The above table is ranked by sOPS+. That is a number that represents the OPS+ relative to the split. Basically, it’s looking only at leadoff hitters and determining an OPS+. Rank it any way you like. It’s all pretty damning against Escobar hitting at the top of the order.

Looking at the entire table, you see that most of the playoff teams are below league average when it comes to their leadoff hitters. The Yankees, Jays, and Rangers all have sub-100 sOPS+ numbers. That’s fine. There’s certainly more than one way to win baseball games. And the Royals have certainly done most of their winning with Escobar at the top of the lineup.

This move smells like panic. The Royals, despite being one of the better offensive teams in September, are feeling the need to win games. Ignoring how brutal the pitching has been outside one or two arms last month, they decided to zero in on the lineup. They are running out of time, and figured this was the way to get the team back on track. I guess you can’t argue with the results. Since Escobar has returned to the top of the lineup, they have scored 11 runs in two games and won both. Problem solved.

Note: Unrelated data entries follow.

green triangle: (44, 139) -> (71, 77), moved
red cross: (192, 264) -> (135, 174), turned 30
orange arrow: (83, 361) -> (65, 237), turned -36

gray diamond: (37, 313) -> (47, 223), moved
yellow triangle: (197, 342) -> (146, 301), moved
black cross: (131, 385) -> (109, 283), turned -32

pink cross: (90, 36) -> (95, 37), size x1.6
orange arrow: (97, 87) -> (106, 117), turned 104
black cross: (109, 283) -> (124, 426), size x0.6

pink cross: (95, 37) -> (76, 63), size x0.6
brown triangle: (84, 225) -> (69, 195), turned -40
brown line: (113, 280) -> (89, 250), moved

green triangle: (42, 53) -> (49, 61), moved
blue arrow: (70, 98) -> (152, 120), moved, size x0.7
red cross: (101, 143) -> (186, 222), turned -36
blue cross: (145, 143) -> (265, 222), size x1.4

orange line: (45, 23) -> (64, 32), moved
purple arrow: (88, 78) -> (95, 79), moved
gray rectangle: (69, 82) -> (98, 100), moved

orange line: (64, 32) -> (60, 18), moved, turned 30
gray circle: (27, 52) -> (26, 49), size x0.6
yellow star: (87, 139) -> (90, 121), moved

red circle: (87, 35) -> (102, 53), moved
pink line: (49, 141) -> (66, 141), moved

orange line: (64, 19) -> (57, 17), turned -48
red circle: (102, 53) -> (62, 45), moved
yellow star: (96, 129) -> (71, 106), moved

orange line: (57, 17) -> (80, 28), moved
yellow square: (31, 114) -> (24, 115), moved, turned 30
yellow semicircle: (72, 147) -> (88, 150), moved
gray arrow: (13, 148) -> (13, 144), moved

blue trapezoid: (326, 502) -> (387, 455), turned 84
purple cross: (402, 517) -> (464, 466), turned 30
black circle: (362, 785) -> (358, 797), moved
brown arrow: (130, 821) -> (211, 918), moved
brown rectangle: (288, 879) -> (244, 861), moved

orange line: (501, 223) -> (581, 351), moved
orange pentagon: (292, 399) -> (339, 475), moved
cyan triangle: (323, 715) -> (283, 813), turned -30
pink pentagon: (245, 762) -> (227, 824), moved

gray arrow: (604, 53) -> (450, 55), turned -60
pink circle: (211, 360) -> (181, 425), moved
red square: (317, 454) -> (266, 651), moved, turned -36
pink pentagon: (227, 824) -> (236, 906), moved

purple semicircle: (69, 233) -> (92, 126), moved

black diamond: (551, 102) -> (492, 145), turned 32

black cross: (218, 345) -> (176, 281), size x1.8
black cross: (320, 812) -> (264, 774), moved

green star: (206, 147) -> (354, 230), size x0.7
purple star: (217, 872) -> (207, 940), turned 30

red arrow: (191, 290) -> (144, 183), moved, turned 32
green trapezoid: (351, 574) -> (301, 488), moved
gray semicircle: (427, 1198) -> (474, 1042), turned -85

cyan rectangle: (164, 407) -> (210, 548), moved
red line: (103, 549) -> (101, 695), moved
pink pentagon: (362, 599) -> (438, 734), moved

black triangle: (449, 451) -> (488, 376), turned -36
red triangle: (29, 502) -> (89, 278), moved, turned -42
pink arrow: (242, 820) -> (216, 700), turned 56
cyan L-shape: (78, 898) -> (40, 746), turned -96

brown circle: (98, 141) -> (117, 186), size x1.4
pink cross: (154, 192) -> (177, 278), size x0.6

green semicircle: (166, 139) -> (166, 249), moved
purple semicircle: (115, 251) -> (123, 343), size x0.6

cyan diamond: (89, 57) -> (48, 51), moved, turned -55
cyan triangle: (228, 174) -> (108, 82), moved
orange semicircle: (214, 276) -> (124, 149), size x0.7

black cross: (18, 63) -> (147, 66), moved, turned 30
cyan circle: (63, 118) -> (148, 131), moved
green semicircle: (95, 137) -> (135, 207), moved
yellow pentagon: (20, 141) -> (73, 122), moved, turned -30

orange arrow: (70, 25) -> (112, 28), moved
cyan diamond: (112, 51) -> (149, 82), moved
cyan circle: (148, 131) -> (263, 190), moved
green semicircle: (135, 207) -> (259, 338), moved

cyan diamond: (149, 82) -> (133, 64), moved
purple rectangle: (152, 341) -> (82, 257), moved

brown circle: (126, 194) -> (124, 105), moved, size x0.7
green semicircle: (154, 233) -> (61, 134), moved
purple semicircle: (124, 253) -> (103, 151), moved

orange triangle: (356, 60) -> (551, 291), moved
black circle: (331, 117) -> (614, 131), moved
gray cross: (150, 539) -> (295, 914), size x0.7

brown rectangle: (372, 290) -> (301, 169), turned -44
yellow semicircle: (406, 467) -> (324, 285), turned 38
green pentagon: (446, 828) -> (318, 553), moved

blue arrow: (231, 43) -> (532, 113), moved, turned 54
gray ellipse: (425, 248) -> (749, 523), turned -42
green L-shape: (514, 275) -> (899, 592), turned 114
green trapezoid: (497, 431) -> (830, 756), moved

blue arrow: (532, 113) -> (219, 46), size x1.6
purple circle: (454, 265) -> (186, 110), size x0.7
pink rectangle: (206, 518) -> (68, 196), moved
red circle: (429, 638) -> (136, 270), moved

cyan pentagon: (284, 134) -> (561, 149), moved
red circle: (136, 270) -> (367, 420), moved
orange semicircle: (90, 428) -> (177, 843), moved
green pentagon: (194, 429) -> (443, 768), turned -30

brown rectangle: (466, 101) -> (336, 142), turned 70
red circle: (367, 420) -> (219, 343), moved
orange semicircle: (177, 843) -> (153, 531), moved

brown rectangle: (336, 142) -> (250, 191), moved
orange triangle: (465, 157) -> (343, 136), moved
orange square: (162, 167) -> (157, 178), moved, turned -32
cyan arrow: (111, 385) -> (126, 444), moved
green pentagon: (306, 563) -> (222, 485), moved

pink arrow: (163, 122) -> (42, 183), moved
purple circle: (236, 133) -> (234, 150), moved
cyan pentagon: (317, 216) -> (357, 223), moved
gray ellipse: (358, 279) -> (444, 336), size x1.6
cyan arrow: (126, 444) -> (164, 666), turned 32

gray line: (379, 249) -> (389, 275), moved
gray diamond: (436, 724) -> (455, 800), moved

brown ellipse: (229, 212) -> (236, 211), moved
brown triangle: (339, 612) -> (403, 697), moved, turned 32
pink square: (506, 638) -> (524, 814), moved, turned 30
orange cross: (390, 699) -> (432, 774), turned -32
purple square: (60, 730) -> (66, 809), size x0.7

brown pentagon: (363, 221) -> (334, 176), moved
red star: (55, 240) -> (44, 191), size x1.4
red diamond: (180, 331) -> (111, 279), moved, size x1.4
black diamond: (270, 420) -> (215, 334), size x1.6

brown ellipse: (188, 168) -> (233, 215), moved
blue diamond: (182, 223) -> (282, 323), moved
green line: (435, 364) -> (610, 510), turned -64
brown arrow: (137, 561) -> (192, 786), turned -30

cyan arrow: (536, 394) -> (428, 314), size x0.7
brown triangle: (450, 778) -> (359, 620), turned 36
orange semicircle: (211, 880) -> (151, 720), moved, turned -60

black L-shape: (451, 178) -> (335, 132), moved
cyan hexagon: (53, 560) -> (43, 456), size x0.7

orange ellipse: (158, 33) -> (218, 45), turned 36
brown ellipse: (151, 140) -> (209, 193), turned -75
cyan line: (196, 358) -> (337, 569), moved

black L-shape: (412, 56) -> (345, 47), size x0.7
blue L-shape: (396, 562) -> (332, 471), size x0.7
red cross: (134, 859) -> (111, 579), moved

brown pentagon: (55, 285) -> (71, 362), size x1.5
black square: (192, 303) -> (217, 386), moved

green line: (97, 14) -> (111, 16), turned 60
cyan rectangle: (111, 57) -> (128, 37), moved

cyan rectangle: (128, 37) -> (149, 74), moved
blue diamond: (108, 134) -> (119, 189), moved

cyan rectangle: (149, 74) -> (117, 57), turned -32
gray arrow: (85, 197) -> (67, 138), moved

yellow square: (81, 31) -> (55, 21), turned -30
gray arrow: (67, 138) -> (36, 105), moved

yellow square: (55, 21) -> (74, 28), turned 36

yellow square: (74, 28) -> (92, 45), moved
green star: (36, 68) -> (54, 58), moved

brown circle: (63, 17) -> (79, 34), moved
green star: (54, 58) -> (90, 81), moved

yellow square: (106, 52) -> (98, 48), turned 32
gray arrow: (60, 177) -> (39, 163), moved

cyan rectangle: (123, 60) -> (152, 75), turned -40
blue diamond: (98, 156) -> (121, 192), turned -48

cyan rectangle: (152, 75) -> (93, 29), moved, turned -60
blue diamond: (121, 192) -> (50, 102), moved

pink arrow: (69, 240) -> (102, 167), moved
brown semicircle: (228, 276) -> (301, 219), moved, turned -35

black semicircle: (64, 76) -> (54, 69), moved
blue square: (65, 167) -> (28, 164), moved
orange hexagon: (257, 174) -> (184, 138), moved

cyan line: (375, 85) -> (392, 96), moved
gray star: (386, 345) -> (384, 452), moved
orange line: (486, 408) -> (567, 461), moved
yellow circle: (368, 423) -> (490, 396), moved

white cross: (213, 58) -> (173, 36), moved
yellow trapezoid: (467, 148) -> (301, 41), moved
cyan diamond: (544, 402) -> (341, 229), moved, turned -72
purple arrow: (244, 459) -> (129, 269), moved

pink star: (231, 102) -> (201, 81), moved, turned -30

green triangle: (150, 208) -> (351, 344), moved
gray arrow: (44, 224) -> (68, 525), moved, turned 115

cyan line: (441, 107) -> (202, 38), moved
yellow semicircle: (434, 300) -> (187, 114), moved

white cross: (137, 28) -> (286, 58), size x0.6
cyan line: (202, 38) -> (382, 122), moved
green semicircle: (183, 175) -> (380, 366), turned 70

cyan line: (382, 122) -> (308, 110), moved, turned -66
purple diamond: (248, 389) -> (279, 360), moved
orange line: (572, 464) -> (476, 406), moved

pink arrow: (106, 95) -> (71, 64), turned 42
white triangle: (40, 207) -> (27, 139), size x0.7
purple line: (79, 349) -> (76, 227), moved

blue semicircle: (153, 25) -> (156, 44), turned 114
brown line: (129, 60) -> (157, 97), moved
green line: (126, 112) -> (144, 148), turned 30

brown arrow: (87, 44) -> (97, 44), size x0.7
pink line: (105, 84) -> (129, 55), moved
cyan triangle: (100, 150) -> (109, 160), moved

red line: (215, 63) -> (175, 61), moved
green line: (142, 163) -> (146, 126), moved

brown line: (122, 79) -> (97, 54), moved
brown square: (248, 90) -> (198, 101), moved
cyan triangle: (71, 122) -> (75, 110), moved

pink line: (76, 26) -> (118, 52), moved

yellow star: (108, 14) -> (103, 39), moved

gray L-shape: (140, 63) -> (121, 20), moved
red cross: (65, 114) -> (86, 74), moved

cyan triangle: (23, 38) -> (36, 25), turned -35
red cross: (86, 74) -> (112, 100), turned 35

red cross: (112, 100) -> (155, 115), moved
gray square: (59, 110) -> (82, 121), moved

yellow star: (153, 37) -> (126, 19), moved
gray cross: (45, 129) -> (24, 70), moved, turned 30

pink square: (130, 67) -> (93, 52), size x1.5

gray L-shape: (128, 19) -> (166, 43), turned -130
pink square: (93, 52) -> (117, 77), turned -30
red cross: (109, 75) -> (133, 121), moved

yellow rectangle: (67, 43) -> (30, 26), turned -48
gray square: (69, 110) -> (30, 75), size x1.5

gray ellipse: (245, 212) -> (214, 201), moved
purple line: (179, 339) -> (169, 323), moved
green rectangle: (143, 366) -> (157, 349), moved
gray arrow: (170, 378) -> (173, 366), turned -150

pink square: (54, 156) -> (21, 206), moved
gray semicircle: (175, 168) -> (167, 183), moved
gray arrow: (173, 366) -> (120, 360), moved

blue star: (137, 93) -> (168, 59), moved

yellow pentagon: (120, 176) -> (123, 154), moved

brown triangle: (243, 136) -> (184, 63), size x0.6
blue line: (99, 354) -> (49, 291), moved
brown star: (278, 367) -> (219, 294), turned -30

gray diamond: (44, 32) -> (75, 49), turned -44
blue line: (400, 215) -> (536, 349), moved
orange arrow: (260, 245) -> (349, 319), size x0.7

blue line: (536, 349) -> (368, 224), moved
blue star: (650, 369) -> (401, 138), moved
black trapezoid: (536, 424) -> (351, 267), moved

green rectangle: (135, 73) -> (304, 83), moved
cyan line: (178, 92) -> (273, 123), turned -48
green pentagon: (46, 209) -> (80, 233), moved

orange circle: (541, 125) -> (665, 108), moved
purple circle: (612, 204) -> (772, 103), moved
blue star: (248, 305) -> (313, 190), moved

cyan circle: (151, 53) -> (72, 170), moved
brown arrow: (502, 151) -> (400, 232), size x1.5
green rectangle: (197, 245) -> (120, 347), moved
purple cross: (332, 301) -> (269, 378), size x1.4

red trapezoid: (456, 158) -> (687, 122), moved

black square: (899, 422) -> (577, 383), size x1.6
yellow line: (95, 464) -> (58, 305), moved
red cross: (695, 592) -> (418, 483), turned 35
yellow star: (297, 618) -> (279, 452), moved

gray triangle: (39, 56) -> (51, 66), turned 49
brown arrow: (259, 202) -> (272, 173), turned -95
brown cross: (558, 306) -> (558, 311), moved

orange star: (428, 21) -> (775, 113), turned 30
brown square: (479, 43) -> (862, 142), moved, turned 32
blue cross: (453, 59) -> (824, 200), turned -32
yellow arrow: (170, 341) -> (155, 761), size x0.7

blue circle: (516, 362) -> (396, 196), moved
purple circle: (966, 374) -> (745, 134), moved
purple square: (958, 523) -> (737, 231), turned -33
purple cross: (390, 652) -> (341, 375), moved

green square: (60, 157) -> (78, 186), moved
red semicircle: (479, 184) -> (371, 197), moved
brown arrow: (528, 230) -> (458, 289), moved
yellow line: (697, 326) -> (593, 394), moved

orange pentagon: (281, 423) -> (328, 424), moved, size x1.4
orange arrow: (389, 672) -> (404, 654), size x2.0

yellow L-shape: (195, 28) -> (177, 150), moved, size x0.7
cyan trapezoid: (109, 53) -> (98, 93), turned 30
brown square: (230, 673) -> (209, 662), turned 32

Of course in those two games, Escobar has seen a total of 33 pitches in 10 plate appearances. He has reached base twice. Small sample size in these games, but that’s exactly who Escobar is at the plate.

When exiled from the top of the order, Escobar didn’t exactly set the league on fire with his bat. In 18 games, he posted a line of .239/.271/.299. Which isn’t that far from his full season numbers to date of .257/.294/.318. He’s just not a good offensive performer. Yet the Royals think he’s the “spark” of the offense. Damn.

I’ve been beating this drum all summer. I put it away, but now it’s back. Same beat. Yes, the Royals can win with Escobar at the top of the order. They did last October and they did for most of this summer. That doesn’t mean he’s the best option. The Royals are going to roll a suboptimal lineup back out for the second postseason in a row. I’m skeptical, but let’s see if it works just as good this time around.